November 21, 2009

Special Report: Shop Your Way Rewards

K'Ching Round 2?

Back in July, I wrote about a new program Kmart was testing in select markets called Kmart Smart Rewards. The program including using a card to get discounts and rewards when you shopped at Kmart stores. A few weeks ago it was rolled out nationally under the name Shop Your Way Rewards. It still has the same benefits as before, including the K'Ching surprises at Kmart, 1% back in rewards, & no receipt returns, but now its available for the Sears Holdings family of stores and websites. The card can now be used at not just Kmart stores but also at Sears stores, Lands End at Sears,,,, and

When I wrote about the original Kmart Smart Rewards program I said it can help build loyalty and return trips to Kmart. I again echo that sentiment, now that this program has gone national. I believe it can be a slight edge for them against Wal-Mart and Target. Most stores these days have some type of loyalty card program, because it works. Everywhere from Dick's Sporting Goods, Best Buy, CVS, Kroger, to PetSmart have a loyalty card program. Wal-Mart and Target are in the minority now as stores without it.

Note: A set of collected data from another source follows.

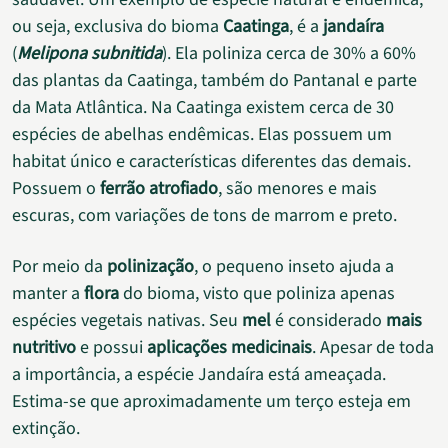
ou seja, exclusiva do bioma
Caatinga
, é a
jandaíra
(
Melipona subnitida
). Ela poliniza cerca de 30% a 60%
das plantas da Caatinga, também do Pantanal e parte
da Mata Atlântica. Na Caatinga existem cerca de 30
espécies de abelhas endêmicas. Elas possuem um
habitat único e características diferentes das demais.
Possuem o
ferrão atrofiado
, são menores e mais
escuras, com variações de tons de marrom e preto.
Por meio da
polinização
, o pequeno inseto ajuda a
manter a
flora
do bioma, visto que poliniza apenas
espécies vegetais nativas. Seu
mel
é considerado
mais
nutritivo
e possui
aplicações medicinais
. Apesar de toda
a importância, a espécie Jandaíra está ameaçada.
Estima-se que aproximadamente um terço esteja em
extinção.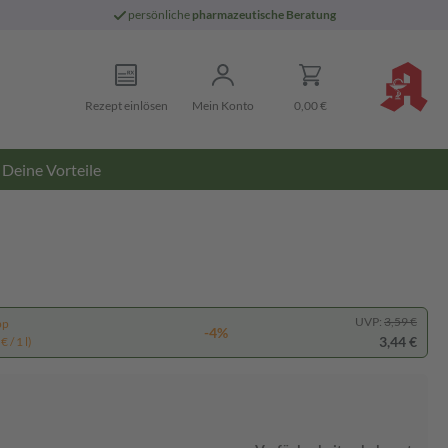
persönliche
pharmazeutische Beratung
Rezept einlösen
Mein Konto
0,00 €
Deine Vorteile
UVP:
3,59 €
pp
-4%
3,44 €
 / 1 l)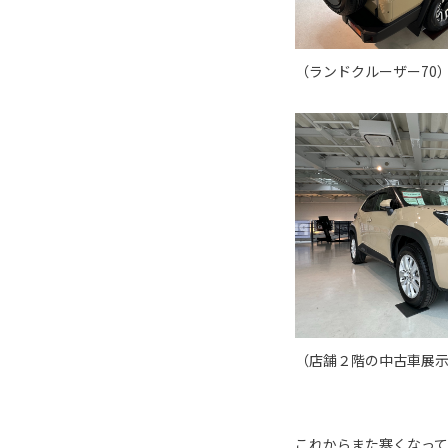
（ランドクルーザー70
（店舗２階の中古車展
これからまた寒くなっ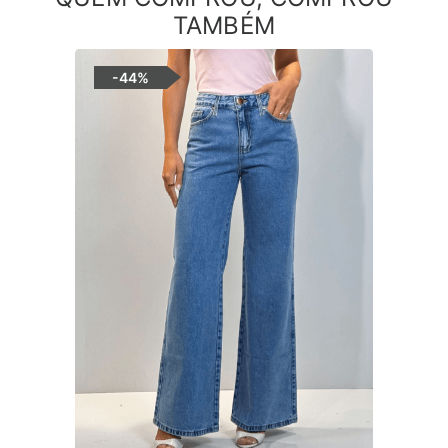
TAMBÉM
-
44%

I signed up for the original Kmart Smart Rewards Program as it was available in my area and they automatically sent me a new Shop Your Way Rewards card when it was launched to replace the KSR program. I get frequent emails for special deals with my card at Kmart and Sears. So far from first hand experience, I think it will be a successful endeavor for Sears Holdings.

What do you think? Is this program a good idea or is it another one of Sears Holdings failed attempts to spur business?

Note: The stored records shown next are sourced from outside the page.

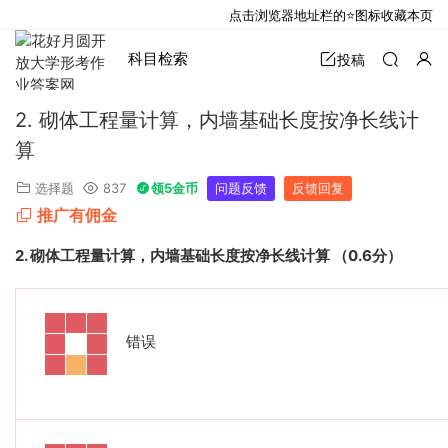
点击浏览器地址栏的⭐图标收藏本页
科目检索
投稿
2. 砌体工程量计算，内墙基础长度按净长线计
算
选择题
837
领5金币
问题反馈
反馈回复
推广有佣金
2.
砌体工程量计算，内墙基础长度按净长线计算
（
0.6
分）
错误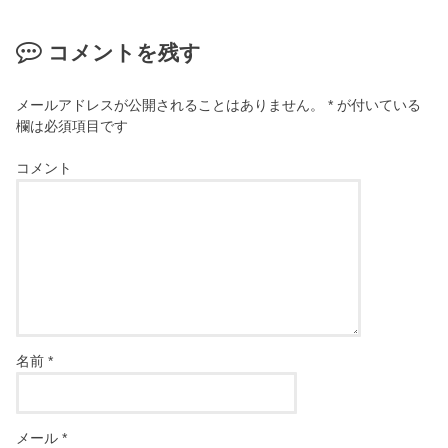
コメントを残す
メールアドレスが公開されることはありません。
*
が付いている
欄は必須項目です
コメント
名前
*
メール
*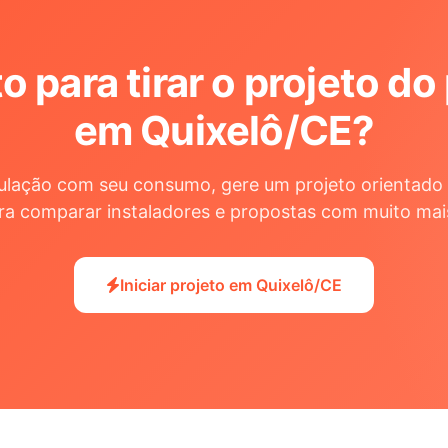
o para tirar o projeto do
em Quixelô/CE
?
ulação com seu consumo, gere um projeto orientado 
ra comparar instaladores e propostas com muito mai
Iniciar projeto em Quixelô/CE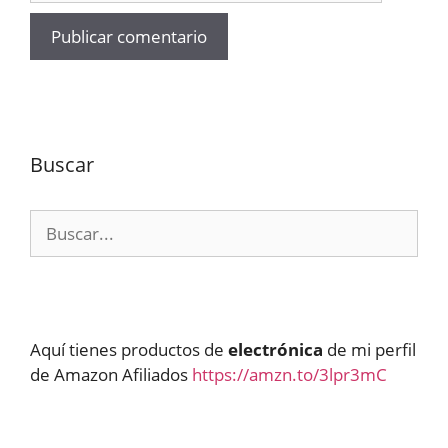
Buscar
Buscar:
Aquí tienes productos de
electrónica
de mi perfil
de Amazon Afiliados
https://amzn.to/3lpr3mC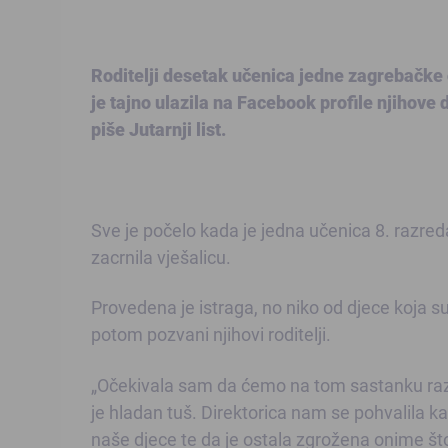
Roditelji desetak učenica jedne zagrebačke 
je tajno ulazila na Facebook profile njihove 
piše Jutarnji list.
Sve je počelo kada je jedna učenica 8. razre
zacrnila vješalicu.
Provedena je istraga, no niko od djece koja su 
potom pozvani njihovi roditelji.
„Očekivala sam da ćemo na tom sastanku razgo
je hladan tuš. Direktorica nam se pohvalila ka
naše djece te da je ostala zgrožena onime što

  1. It's hard to say Wal-Mart is in the "minority" when they are the world's largest retailer (and in 2007 and 2008, the world's largest company by revenue!) They have the power to set trends, and many Wal-Mart shoppers rarely shop at other stores. I doubt a rewards program will generate many new shoppers for Kmart, but perhaps will succeed in slowing the rate of defection from their under-invested stores.


  2. Now, though, Kmart and its 1,400 U.S. stores are dwarfed by bigger competitors. Data from the market research firm Euromonitor International 2009: Kmart has only 3.7 percent of the U.S. market share among department stores and mass merchants. That compares with 13 percent at Target, which has about 1,700 stores, and almost 23 percent at Walmart, which has roughly 4,000 U.S. locations.

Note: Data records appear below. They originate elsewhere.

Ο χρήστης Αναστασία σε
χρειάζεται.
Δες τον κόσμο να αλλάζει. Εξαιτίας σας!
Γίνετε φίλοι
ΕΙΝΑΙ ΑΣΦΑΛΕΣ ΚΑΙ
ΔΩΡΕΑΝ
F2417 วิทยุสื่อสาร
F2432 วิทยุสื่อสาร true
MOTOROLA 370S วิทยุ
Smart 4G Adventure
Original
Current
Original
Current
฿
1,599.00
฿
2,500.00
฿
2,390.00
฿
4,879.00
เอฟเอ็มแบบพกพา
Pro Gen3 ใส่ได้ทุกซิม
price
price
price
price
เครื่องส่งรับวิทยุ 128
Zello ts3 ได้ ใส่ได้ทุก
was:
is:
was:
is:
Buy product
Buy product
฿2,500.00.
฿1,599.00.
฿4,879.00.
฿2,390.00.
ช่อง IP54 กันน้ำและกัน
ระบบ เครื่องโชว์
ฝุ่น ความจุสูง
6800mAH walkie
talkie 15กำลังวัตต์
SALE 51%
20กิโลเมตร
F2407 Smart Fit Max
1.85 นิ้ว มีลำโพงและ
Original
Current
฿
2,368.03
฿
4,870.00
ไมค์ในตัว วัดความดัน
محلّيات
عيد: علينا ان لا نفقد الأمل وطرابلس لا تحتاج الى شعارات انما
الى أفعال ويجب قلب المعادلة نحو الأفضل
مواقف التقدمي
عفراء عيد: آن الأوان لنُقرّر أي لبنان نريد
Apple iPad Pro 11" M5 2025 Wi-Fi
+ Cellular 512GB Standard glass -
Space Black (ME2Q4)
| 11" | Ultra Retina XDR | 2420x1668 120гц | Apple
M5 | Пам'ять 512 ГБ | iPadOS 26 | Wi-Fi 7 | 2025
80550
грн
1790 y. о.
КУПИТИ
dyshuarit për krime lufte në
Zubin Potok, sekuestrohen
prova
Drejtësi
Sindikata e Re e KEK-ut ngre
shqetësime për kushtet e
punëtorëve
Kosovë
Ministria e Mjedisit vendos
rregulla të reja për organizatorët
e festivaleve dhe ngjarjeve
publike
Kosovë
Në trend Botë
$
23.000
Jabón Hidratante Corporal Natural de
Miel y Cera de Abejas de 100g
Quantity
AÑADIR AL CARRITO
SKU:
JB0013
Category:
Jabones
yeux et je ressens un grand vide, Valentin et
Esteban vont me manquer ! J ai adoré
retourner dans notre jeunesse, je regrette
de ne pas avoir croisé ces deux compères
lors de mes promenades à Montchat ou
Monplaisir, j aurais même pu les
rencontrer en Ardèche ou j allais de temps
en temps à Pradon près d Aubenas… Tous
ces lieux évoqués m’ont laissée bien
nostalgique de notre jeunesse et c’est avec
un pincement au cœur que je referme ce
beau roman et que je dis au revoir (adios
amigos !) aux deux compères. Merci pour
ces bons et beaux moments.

  3. True the cards are stacked against Kmart, They will need more drastic things than just this reward program. But I think it is a step in the right direction for them.

    I was only referring to walmart being in the minority when I was discussing stores without reward cards and they are. Does walmart need one? No, but If they did have one I'm sure it would give them even more business.